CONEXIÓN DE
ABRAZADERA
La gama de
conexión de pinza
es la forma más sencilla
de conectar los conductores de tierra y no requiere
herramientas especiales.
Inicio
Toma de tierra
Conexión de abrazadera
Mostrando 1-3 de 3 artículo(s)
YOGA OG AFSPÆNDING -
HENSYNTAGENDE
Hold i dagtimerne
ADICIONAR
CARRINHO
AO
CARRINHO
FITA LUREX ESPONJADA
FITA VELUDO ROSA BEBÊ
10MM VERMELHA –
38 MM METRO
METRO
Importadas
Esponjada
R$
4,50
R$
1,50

---

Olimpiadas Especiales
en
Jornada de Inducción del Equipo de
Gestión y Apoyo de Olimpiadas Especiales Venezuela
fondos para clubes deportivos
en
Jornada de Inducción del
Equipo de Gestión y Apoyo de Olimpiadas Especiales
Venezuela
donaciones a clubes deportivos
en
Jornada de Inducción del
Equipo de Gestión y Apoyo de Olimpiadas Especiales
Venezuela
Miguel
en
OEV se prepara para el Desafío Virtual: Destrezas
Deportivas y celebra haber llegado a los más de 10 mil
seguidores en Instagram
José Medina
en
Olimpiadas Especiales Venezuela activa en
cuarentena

▸ **Directions for this task**: Copy all lines of the listing above that contain the string "para".

▸ **Answer to the problem**:
fondos para clubes deportivos
OEV se prepara para el Desafío Virtual: Destrezas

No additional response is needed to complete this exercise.